To that end, “we will be systematically aligning production and other stages in the value chain to CO2 neutrality in the coming years,” he added. “That is how we will be making our contribution towards limiting global warming.”
More broadly, VW’s focus “is increasingly moving towards the digital transformation,” the company said in a prepared statement. “Implementation of a digitalization roadmap is designed to prepare employees for the digital world of work.”
Chief Operating Officer Ralf Brandstatter said VW “is to become more efficient and agile and a more attractive and modern employer, especially in administration,” where the company is looking for 15% cuts in staff and “non-staff overheads”.
But VW’s accent on responsibility and innovation may have raised eyebrows at the SEC, where officials moved Thursday to file suit against the German automaker and its former CEO, Martin Winterkorn, charging that they were aware of the “massive” diesel emissions scandal as early as November 2007.
“If proven, that would be almost at the scheme’s inception, much sooner than Mr. Winterkorn or Volkswagen have previously admitted and nearly seven years earlier than federal prosecutors alleged in a criminal indictment filed against him and several other Volkswagen executives last year,” the New York Times reports.

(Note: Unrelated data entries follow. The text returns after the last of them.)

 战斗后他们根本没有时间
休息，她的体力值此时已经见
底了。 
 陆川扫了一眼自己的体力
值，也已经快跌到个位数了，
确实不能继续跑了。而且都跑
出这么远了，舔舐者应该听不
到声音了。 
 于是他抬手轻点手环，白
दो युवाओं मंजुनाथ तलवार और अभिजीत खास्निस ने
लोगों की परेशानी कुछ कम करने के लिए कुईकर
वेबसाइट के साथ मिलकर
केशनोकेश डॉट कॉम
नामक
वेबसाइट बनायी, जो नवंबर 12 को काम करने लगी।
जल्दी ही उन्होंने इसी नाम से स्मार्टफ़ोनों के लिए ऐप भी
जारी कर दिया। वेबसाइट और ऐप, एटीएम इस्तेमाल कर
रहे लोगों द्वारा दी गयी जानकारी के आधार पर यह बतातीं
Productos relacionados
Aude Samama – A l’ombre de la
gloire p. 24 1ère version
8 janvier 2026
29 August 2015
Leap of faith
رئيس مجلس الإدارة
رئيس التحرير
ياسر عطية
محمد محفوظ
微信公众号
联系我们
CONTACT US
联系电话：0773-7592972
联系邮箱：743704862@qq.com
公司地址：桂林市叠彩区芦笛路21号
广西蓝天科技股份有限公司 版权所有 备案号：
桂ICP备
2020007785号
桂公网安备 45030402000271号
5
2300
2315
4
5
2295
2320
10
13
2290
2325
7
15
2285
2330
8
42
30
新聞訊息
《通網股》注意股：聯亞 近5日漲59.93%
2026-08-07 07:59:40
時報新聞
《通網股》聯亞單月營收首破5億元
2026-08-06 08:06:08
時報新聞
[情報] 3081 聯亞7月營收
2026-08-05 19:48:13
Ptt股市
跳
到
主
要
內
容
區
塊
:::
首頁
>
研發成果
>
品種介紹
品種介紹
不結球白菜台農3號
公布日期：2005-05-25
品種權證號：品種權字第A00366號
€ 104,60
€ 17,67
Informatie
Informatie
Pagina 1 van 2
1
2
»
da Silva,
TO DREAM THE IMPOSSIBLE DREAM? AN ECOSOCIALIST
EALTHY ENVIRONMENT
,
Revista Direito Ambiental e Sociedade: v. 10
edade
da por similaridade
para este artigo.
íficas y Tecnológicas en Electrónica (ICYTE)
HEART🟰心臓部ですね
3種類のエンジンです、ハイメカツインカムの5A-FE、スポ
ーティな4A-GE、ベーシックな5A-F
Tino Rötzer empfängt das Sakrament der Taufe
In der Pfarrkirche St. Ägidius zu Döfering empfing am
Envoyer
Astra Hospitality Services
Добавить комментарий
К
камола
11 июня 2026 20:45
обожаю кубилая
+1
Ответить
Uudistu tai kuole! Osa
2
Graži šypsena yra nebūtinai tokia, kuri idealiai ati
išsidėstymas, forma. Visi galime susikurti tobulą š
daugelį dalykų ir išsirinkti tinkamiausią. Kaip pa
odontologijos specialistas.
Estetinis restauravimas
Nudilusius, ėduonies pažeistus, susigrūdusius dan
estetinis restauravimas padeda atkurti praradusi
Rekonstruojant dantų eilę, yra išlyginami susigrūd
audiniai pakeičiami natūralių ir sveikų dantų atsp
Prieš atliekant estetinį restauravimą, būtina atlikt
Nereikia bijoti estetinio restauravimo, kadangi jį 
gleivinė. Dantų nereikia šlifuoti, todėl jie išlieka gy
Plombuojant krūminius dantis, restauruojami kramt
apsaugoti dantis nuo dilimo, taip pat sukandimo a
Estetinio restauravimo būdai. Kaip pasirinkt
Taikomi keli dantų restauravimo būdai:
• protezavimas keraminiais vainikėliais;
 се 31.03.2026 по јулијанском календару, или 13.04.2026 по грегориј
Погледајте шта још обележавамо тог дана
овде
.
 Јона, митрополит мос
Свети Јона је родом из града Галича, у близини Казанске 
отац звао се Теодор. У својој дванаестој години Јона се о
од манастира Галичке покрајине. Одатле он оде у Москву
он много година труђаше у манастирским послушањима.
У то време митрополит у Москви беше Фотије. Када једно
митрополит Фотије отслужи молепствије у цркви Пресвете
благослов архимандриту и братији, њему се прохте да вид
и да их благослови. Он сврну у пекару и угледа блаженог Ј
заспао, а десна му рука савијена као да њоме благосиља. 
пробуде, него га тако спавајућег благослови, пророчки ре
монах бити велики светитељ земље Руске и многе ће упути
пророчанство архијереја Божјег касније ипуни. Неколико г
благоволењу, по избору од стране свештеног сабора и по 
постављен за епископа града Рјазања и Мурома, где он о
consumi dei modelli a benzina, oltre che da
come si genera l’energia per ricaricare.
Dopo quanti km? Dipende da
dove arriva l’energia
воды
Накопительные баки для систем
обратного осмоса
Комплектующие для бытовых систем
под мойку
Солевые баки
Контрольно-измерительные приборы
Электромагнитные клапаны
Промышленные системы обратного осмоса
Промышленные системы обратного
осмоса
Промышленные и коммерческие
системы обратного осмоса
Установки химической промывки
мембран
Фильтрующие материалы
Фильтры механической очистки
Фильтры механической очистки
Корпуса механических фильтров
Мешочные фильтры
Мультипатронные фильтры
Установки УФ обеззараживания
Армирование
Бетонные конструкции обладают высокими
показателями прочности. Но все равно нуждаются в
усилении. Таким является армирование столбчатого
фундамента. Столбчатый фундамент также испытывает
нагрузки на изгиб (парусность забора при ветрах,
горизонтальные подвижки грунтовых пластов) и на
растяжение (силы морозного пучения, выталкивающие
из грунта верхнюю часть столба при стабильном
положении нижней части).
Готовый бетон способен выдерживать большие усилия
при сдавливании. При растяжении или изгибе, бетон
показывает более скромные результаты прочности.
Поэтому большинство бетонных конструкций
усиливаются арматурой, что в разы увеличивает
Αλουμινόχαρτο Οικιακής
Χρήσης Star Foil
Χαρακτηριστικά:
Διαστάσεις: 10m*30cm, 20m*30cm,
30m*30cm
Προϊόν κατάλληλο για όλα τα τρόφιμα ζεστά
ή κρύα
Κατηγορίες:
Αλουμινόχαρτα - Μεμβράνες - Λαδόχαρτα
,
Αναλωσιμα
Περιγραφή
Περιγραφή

“The commission’s timeline severely undercuts Volkswagen’s position that the plot to deceive American regulators about the exhaust levels of the company’s diesel vehicles was entirely the work of lower-level employees, and that Mr. Winterkorn and other top managers only learned of it shortly before the Environmental Protection Agency publicly accused Volkswagen of carrying it out in September 2015,” the paper adds. The suit “could bolster the legal claims of investors seeking billions of dollars in damages from Volkswagen over the scheme,” and “extends a scandal that has already drained the company of vast sums of money it could have spent on the new technologies it hopes to build its future on.”